Sopotiuk is equally excited about Finkelstein’s piece in the exhibit, a drawing he was working on when Sopotiuk went on a scouting trip to New York and met with him.
“He had had a stroke and was learning how to draw again,” he recalls of the renowned artist and AIDS activist who was a founding member of the Silence=Death and Gran Fury collectives, and who has work in the permanent collections of MoMA and the Whitney. “It’s a huge wall-sized piece, and Avram was in tears when he made it because he was in so much pain. Avram has been defined by his work with collectives, and to see him return to his personal art practice is so important on an individual and community level. I love that piece—it’s one of my favourite pieces ever.”
Finkelstein is also convening one of his “Flash Collectives” here—political interventions in public places he’s overseen around the world.
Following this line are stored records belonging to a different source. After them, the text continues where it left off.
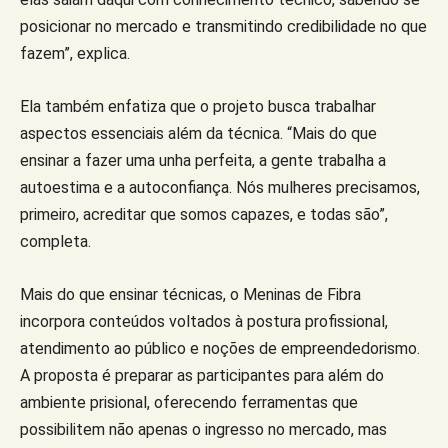
posicionar no mercado e transmitindo credibilidade no que
fazem”, explica.
Ela também enfatiza que o projeto busca trabalhar
aspectos essenciais além da técnica. “Mais do que
ensinar a fazer uma unha perfeita, a gente trabalha a
autoestima e a autoconfiança. Nós mulheres precisamos,
primeiro, acreditar que somos capazes, e todas são”,
completa.
Mais do que ensinar técnicas, o Meninas de Fibra
incorpora conteúdos voltados à postura profissional,
atendimento ao público e noções de empreendedorismo.
A proposta é preparar as participantes para além do
ambiente prisional, oferecendo ferramentas que
possibilitem não apenas o ingresso no mercado, mas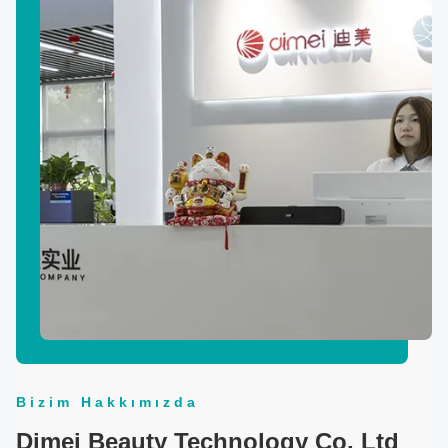
Bizim Hakkımızda
Dimei Beauty Technology Co, Ltd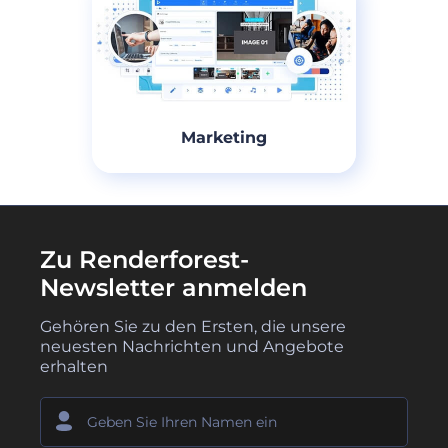
Marketing
Zu Renderforest-
Newsletter anmelden
Gehören Sie zu den Ersten, die unsere
neuesten Nachrichten und Angebote
erhalten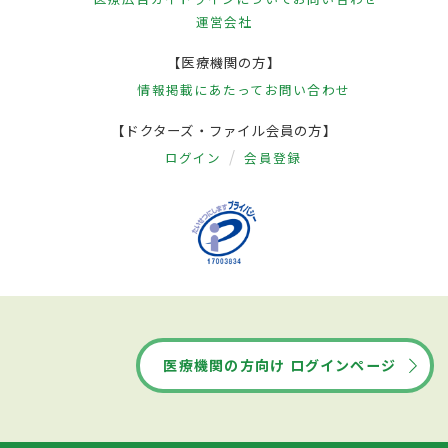
運営会社
【医療機関の方】
情報掲載にあたって
お問い合わせ
【ドクターズ・ファイル会員の方】
ログイン
会員登録
医療機関の方向け ログインページ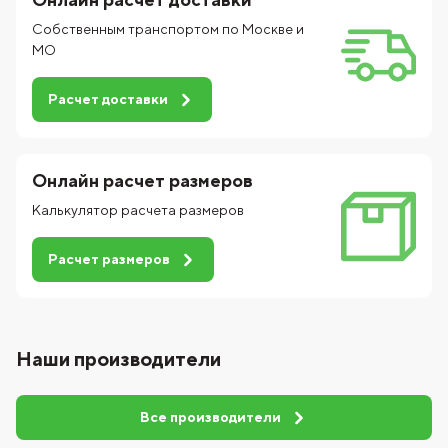
Собственным транспортом по Москве и
МО
Расчет доставки
Онлайн расчет размеров
Калькулятор расчета размеров
Расчет размеров
Наши производители
Все производители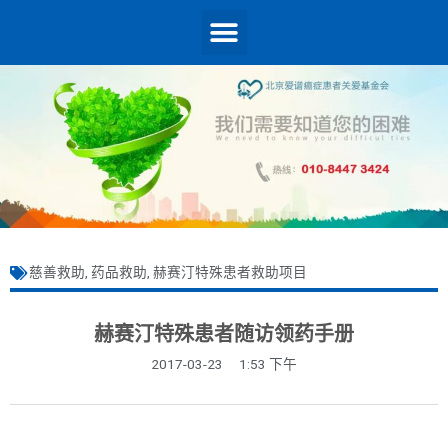
慈善救助
,
药品救助
,
赫赛汀特殊患者救助项目
赫赛汀特殊患者随访领药手册
2017-03-23
1:53 下午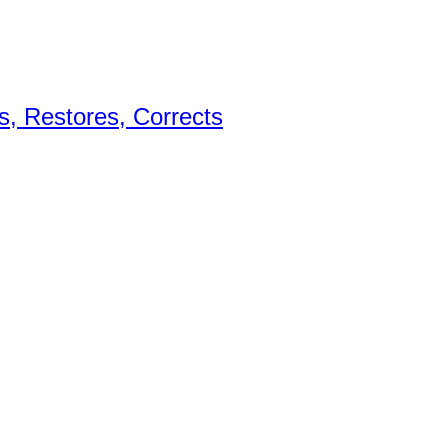
, Restores, Corrects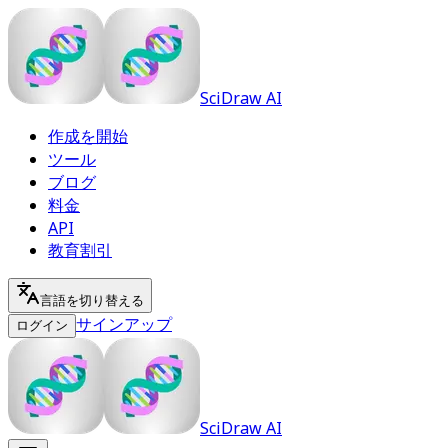
SciDraw AI
作成を開始
ツール
ブログ
料金
API
教育割引
言語を切り替える
サインアップ
ログイン
SciDraw AI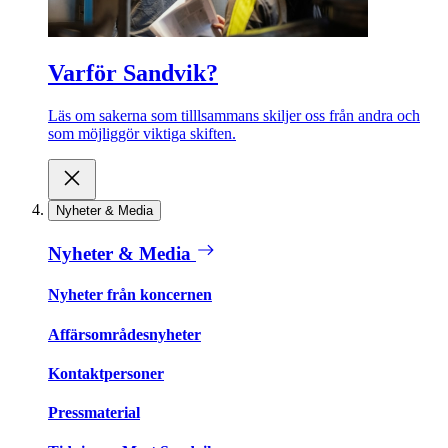
Varför Sandvik?
Läs om sakerna som tilllsammans skiljer oss från andra och
som möjliggör viktiga skiften.
Nyheter & Media
Nyheter & Media
Nyheter från koncernen
Affärsområdesnyheter
Kontaktpersoner
Pressmaterial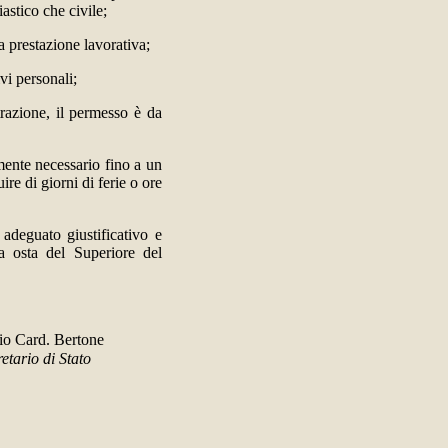
astico che civile;
ia prestazione lavorativa;
vi personali;
trazione, il permesso è da
amente necessario fino a un
re di giorni di ferie o ore
 adeguato giustificativo e
a osta del Superiore del
io
Card. Bertone
etario di Stato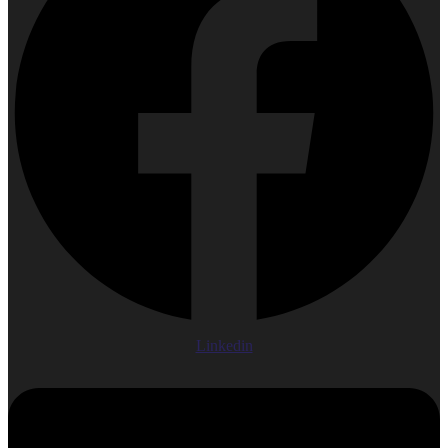
Linkedin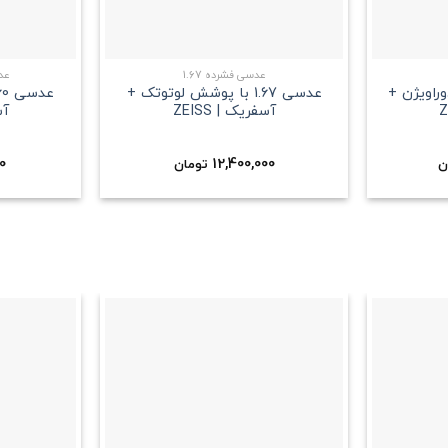
+
+
عدسی فشرده 1.67
عدس
ش دوراویژن +
عدسی 1.67 با پوشش لوتوتک +
آسفریک | ZEISS
آس
0
12,400,000
ن
تومان
علاقه
علاقه
مندی
مندی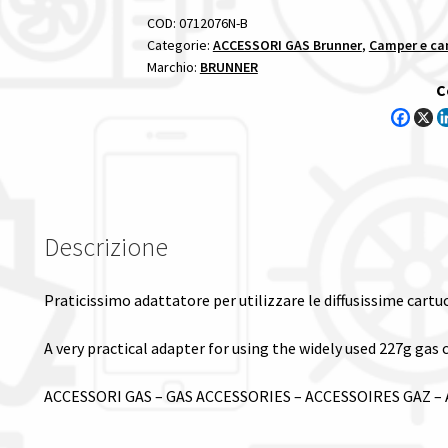
COD:
0712076N-B
Categorie:
ACCESSORI GAS Brunner
,
Camper e ca
Marchio:
BRUNNER
C
Descrizione
Praticissimo adattatore per utilizzare le diffusissime car
A very practical adapter for using the widely used 227g gas 
ACCESSORI GAS – GAS ACCESSORIES – ACCESSOIRES GAZ 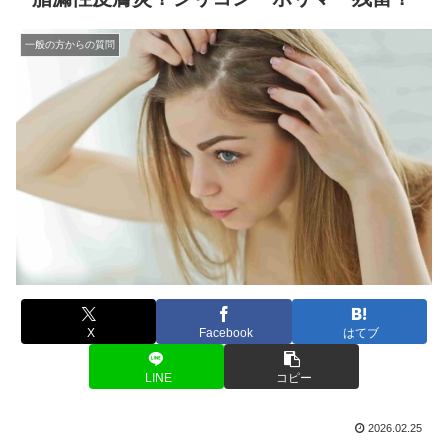
一般の方からの質問
X
Facebook
はてブ
LINE
コピー
2026.02.25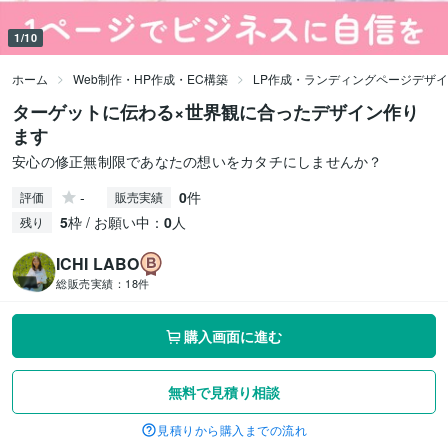
1/10
ホーム
Web制作・HP作成・EC構築
LP作成・ランディングページデザ
ターゲットに伝わる×世界観に合ったデザイン作り
ます
安心の修正無制限であなたの想いをカタチにしませんか？
-
0
件
評価
販売実績
5
枠 / お願い中：
0
人
残り
ICHI LABO
総販売実績：
18件
購入画面に進む
無料で見積り相談
見積りから購入までの流れ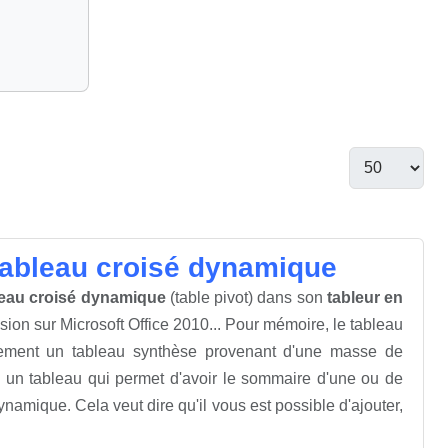
tableau croisé dynamique
leau croisé dynamique
(table pivot) dans son
tableur en
sion sur Microsoft Office 2010... Pour mémoire, le tableau
ement un tableau synthèse provenant d'une masse de
 un tableau qui permet d'avoir le sommaire d'une ou de
dynamique. Cela veut dire qu'il vous est possible d'ajouter,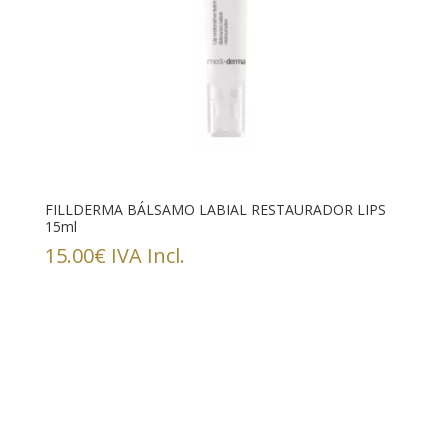
FILLDERMA BÁLSAMO LABIAL RESTAURADOR LIPS
15ml
15.00
€
IVA Incl.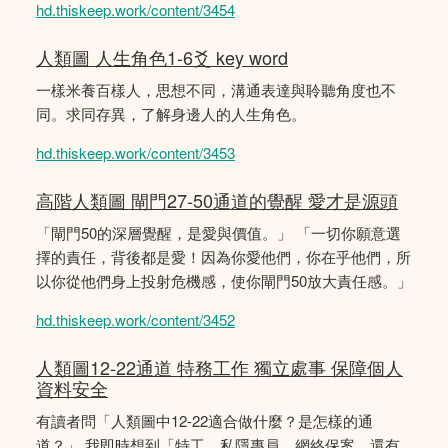
hd.thiskeep.work/content/3454
人類圖 人生角色1-6爻 key word
一樣米養百樣人，思想不同，溝通表達與聆聽角度也不
同。求同存異，了解身邊人的人生角色。
hd.thiskeep.work/content/3453
高階人類圖 閘門27-50通道的覺醒 愛才是源頭
「閘門50的深層覺醒，是愛與價值。」 「一切你願意選
擇的責任，背後都是愛！因為你愛他們，你在乎他們，所
以你從他們身上投射危機感，使你閘門50放大責任感。」
hd.thiskeep.work/content/3452
人類圖12-22通道 特務工作 獨立處事 保障個人
資料安全
有讀者問「人類圖中12-22適合做什麼？是怎樣的通
道？」 我即時想到「特工，私隱專員，網絡保案，還有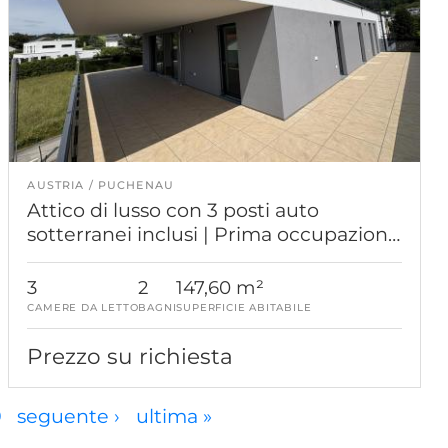
AUSTRIA
PUCHENAU
Attico di lusso con 3 posti auto
sotterranei inclusi | Prima occupazione
| Harmonia Puchenau (Affitto)
3
2
147,60 m²
CAMERE DA LETTO
BAGNI
SUPERFICIE ABITABILE
Prezzo su richiesta
9
seguente ›
ultima »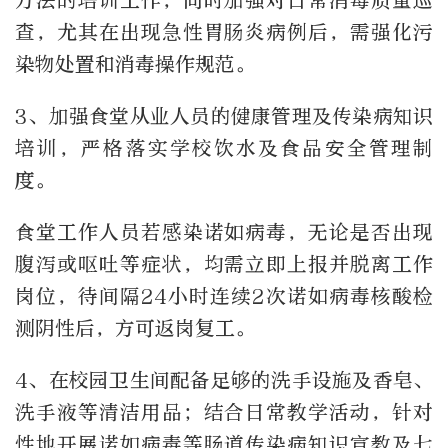
方法的培训工作，同时加强对日常消毒质量巡
查，尤其在出现急性胃肠炎病例后，需强化污
染物处置和消毒操作规范。
3、加强食堂从业人员的健康管理及传染病知识
培训，严格落实学校饮水及食品安全管理制
度。
食堂工作人员若感染诺如病毒，无论是否出现
腹泻或呕吐等症状，均需立即上报并脱离工作
岗位，待间隔24小时连续2次诺如病毒核酸检
测阴性后，方可返岗复工。
4、在校园卫生间配备足够的洗手设施及香皂、
洗手液等清洁用品；结合日常教学活动，针对
性地开展诺如病毒等肠道传染病知识宣教及七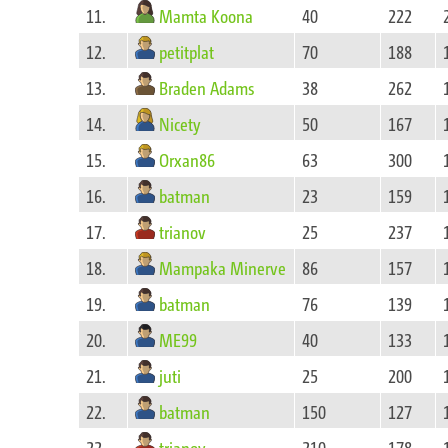
Mamta Koona
11.
40
222
petitplat
12.
70
188
Braden Adams
13.
38
262
Nicety
14.
50
167
Orxan86
15.
63
300
batman
16.
23
159
trianov
17.
25
237
Mampaka Minerve
18.
86
157
batman
19.
76
139
ME99
20.
40
133
juti
21.
25
200
batman
22.
150
127
trianov
22.
210
178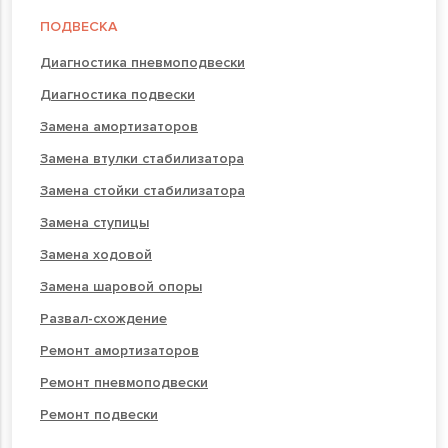
ПОДВЕСКА
Диагностика пневмоподвески
Диагностика подвески
Замена амортизаторов
Замена втулки стабилизатора
Замена стойки стабилизатора
Замена ступицы
Замена ходовой
Замена шаровой опоры
Развал-схождение
Ремонт амортизаторов
Ремонт пневмоподвески
Ремонт подвески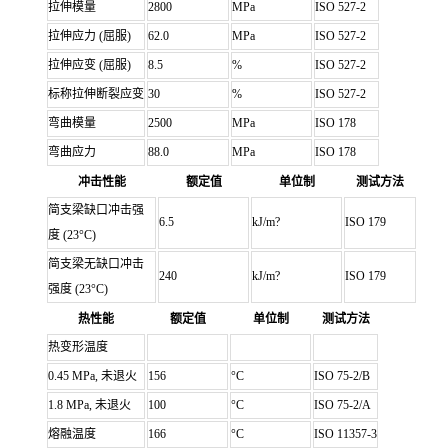
拉伸模量
2800
MPa
ISO 527-2
拉伸应力
(屈服)
62.0
MPa
ISO 527-2
拉伸应变
(屈服)
8.5
%
ISO 527-2
标称拉伸断裂应变
30
%
ISO 527-2
弯曲模量
2500
MPa
ISO 178
弯曲应力
88.0
MPa
ISO 178
冲击性能
额定值
单位制
测试方法
简支梁缺口冲击强
6.5
kJ/m?
ISO 179
度
(23°C)
简支梁无缺口冲击
240
kJ/m?
ISO 179
强度
(23°C)
热性能
额定值
单位制
测试方法
热变形温度
0.45 MPa, 未退火
156
°C
ISO 75-2/B
1.8 MPa, 未退火
100
°C
ISO 75-2/A
熔融温度
166
°C
ISO 11357-3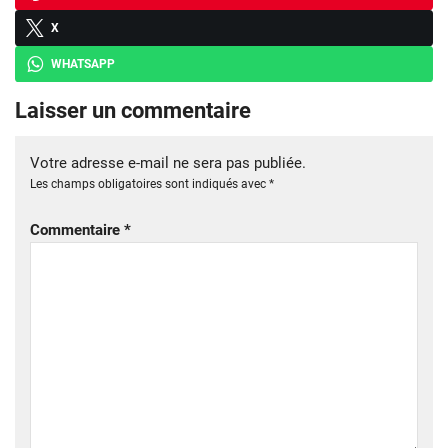
X
WHATSAPP
Laisser un commentaire
Votre adresse e-mail ne sera pas publiée.
Les champs obligatoires sont indiqués avec
*
Commentaire
*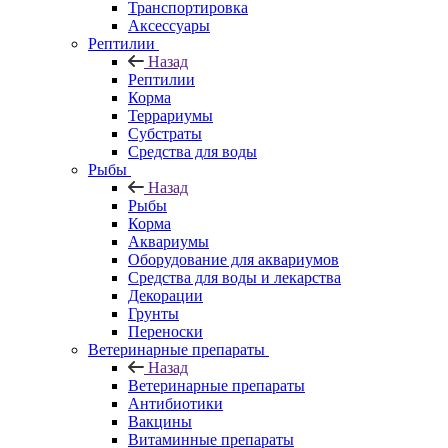
Транспортировка
Аксессуары
Рептилии
Назад
Рептилии
Корма
Террариумы
Субстраты
Средства для воды
Рыбы
Назад
Рыбы
Корма
Аквариумы
Оборудование для аквариумов
Средства для воды и лекарства
Декорации
Грунты
Переноски
Ветеринарные препараты
Назад
Ветеринарные препараты
Антибиотики
Вакцины
Витаминные препараты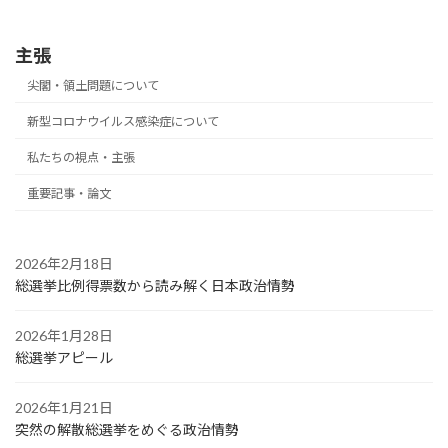
2022年7月27日
主張
尖閣・領土問題について
新型コロナウイルス感染症について
私たちの視点・主張
重要記事・論文
2026年2月18日
総選挙比例得票数から読み解く日本政治情勢
2026年1月28日
総選挙アピール
2026年1月21日
突然の解散総選挙をめぐる政治情勢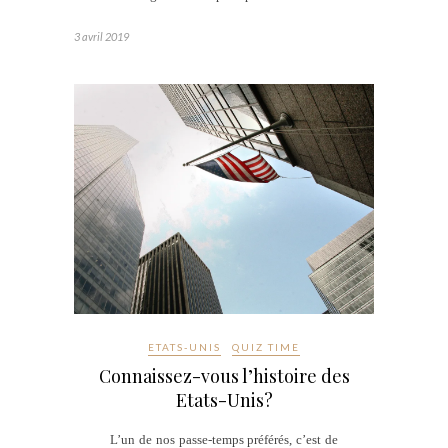
3 avril 2019
ETATS-UNIS
QUIZ TIME
Connaissez-vous l’histoire des
Etats-Unis?
L’un de nos passe-temps préférés, c’est de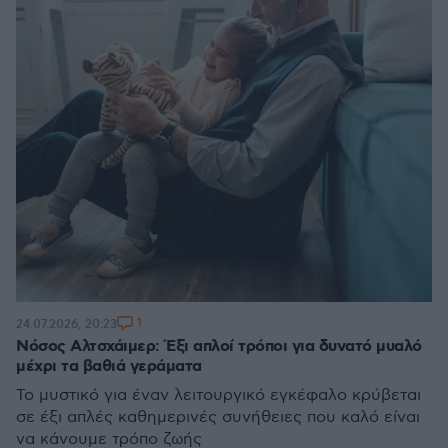
1
24.07.2026, 20:23
Νόσος Αλτσχάιμερ: Έξι απλοί τρόποι για δυνατό μυαλό
μέχρι τα βαθιά γεράματα
Το μυστικό για έναν λειτουργικό εγκέφαλο κρύβεται
σε έξι απλές καθημερινές συνήθειες που καλό είναι
να κάνουμε τρόπο ζωής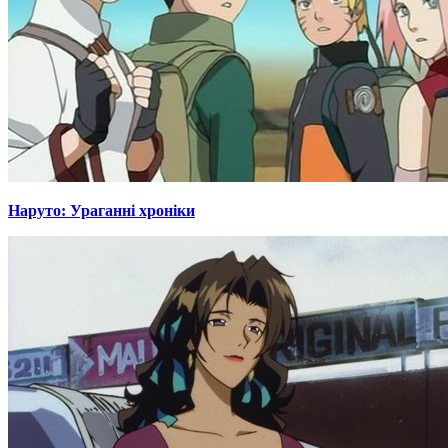
Наруто: Ураганні хроніки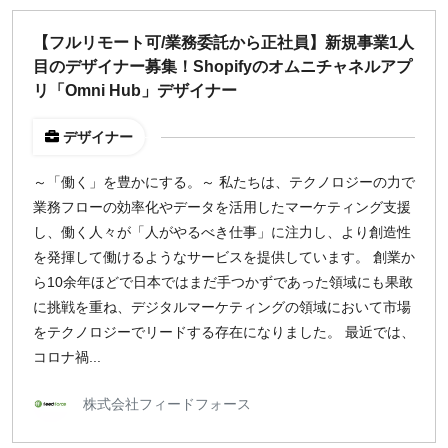
¥2,000
¥3,000
¥4,000
¥5,000〜
【フルリモート可/業務委託から正社員】新規事業1人
目のデザイナー募集！Shopifyのオムニチャネルアプ
指定なし
検索
リ「Omni Hub」デザイナー
デザイナー
～「働く」を豊かにする。～ 私たちは、テクノロジーの力で
業務フローの効率化やデータを活用したマーケティング支援
し、働く人々が「人がやるべき仕事」に注力し、より創造性
を発揮して働けるようなサービスを提供しています。 創業か
ら10余年ほどで日本ではまだ手つかずであった領域にも果敢
に挑戦を重ね、デジタルマーケティングの領域において市場
をテクノロジーでリードする存在になりました。 最近では、
コロナ禍...
株式会社フィードフォース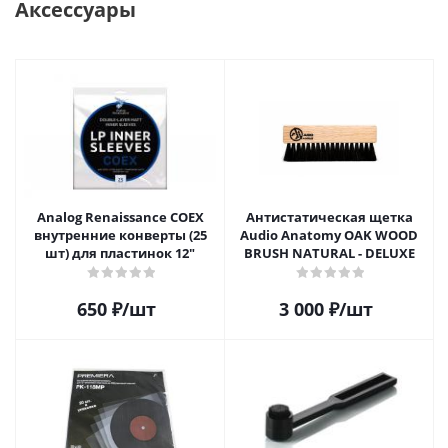
Аксессуары
Analog Renaissance COEX
Антистатическая щетка
внутренние конверты (25
Audio Anatomy OAK WOOD
шт) для пластинок 12"
BRUSH NATURAL - DELUXE
650
₽
/шт
3 000
₽
/шт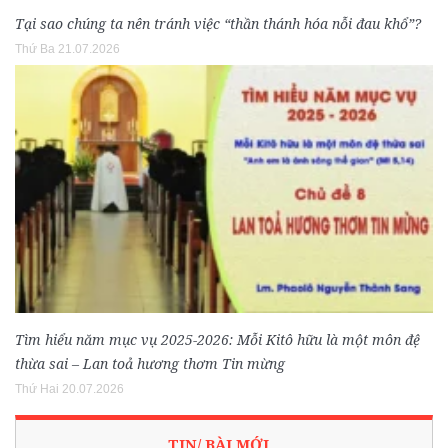
Tại sao chúng ta nên tránh việc “thần thánh hóa nỗi đau khổ”?
Thứ Ba 21.07.2026
Tìm hiểu năm mục vụ 2025-2026: Mỗi Kitô hữu là một môn đệ
thừa sai – Lan toả hương thơm Tin mừng
Thứ Hai 20.07.2026
TIN/ BÀI MỚI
For this COVID-ready rendition, he’s been bringing together his first-ever digital collective of nine local artists, meeting online; Sopotiuk hints the final work will take the form of an animation that aims to “recode the word queer”.
For the opening art party, Sopotiuk looks forward to talking more about their works and connecting QAF artists and audiences despite the enforced isolation of the pandemic. “I’m excited to be able to have a conversation with the four artists and talk about the world we’re living in,” he says, “We’ll look at work, talk about work, and really share those intimate pieces about their practice.”